In diesem letzten, 100 Seiten starken Kapitel kommt Grotum endlich zu historisch relevanten Inhalten. Für den geschichtswissenschaftlich Interessierten wird das Buch erst nach über 200 Seiten informativ und lesbar. Denn bis dorthin schildert Grotum nahezu ausschließlich (informations-)technische Verfahren und Abläufe. Ausführlich und bis ins kleinste Detail erfährt man vieles über Metacodes, Konvertierungsprogramme, Abfrageroutinen, Befehlsfolgen, Satzsysteme und Steuerzeichen. Jedoch: Will man das wissen? Muss man wirklich wissen, dass die zur Datenerfassung eingesetzte UNIX-Workstation erst 1, dann 2 GB Speicherkapazität und ein „magneto-optisches (MO) Laufwerk“ hatte und dass „7 asynchrone ASCII-Terminals mit VT 220-Emulation“ angeschafft wurden (S. 90-95)? Ist es für einen größeren Leserkreis interessant zu erfahren, welche Probleme bei der Datenerfassung auftraten und wie man polnische oder skandinavische Sonderzeichen kodiert (S. 124-133)? Welcher Historiker versteht die mit Steuerzeichen versehenen Rohdatensätze („h$sex=m/h-art=Holl.Jude/h-nr=48177# sic!, numer obozowy 48177 wyst\e{}puje w tomie II St\“arkebuch [...]“, S. 128), die seitenlang wiedergegeben werden? Welcher Historiker kann etwas mit den Erläuterungen zum Konvertierungsprogramm StanFEP anfangen („Ein Token kann aber auch Untertoken besitzen. Dann zerfällt er in einen Primary Body und so genannte Remainder“, S. 197)?

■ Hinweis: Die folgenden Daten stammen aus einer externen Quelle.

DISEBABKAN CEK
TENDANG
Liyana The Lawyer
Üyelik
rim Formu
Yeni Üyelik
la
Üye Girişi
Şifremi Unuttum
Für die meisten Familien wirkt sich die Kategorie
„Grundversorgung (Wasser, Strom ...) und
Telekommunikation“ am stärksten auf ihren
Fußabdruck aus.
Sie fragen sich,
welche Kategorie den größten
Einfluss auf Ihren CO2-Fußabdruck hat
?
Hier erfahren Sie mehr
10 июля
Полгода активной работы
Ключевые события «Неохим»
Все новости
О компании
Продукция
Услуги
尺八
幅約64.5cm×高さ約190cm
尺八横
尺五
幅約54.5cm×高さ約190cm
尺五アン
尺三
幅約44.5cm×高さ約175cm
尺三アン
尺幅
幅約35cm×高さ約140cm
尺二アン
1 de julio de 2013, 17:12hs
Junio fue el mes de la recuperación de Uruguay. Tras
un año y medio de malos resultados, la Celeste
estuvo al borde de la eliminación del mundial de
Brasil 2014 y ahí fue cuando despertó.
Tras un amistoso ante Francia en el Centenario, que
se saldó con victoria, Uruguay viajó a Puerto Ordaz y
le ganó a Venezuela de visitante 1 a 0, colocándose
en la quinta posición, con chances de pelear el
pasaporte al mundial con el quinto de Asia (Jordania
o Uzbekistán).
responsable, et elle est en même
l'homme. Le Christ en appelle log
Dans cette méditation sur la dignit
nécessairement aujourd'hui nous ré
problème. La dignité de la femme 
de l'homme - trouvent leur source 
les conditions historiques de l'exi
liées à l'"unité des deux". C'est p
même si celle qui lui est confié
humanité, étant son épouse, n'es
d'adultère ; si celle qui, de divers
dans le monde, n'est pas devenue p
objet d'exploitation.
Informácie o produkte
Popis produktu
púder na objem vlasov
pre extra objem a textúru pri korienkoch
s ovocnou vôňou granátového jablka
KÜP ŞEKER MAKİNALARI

Grotum weiß um die Problematik einer „digitalisierten Geschichte“. Das Individuum soll nicht (erneut) hinter Zahlen und Codes verschwinden. Und tatsächlich bietet das beschriebene „digitale Archiv“ vielfältige, zuvor nicht realisierbare Chancen, sich mit dem Geschehen auseinanderzusetzen und die Opfer der Anonymität zu entreißen – sei es durch öffentlich zugängliches, digitalisiertes Bildmaterial, sei es durch Gedenkbücher, sei es durch fachhistorische Analysen zur Sozialstruktur der Häftlingsgruppen. Die hier vorgestellte Studie beschreitet diesen Weg jedoch nur partiell, da sie primär das Instrument selbst – das digitale Archiv – vorstellt. Grotum bemerkt einleitend, dass sein Buch (das er der Geschichtswissenschaft zuordnet) eine Schnittstelle zur Informatik aufweise (S. 16). Doch allein die Gewichtung zeigt, wo es wirklich steht: 200 von 300 Seiten entfallen auf technisch-methodische Beschreibungen und Problemanalysen, und nur 100 Seiten präsentieren Ergebnisse, die für die Geschichtswissenschaft und historisch Interessierte relevant sind. Für die meisten Historiker wird das Buch daher wohl eines mit den berühmten sieben Siegeln bleiben; für Informatiker ist es möglicherweise zu einfach gestrickt. Für diejenigen hingegen, die sich selbst an der Schnittstelle zwischen beiden Disziplinen bewegen, ist es hochinteressant. Sie werden Grotums Buch mit großem Gewinn lesen.

Anmerkungen:
1 Auf S. 96 spricht Grotum von 21, auf S. 122 von 24 erfassten Teilbeständen.
2 Genau genommen wurden nur 16 Teilbestände in das digitale Archiv überführt (S. 122).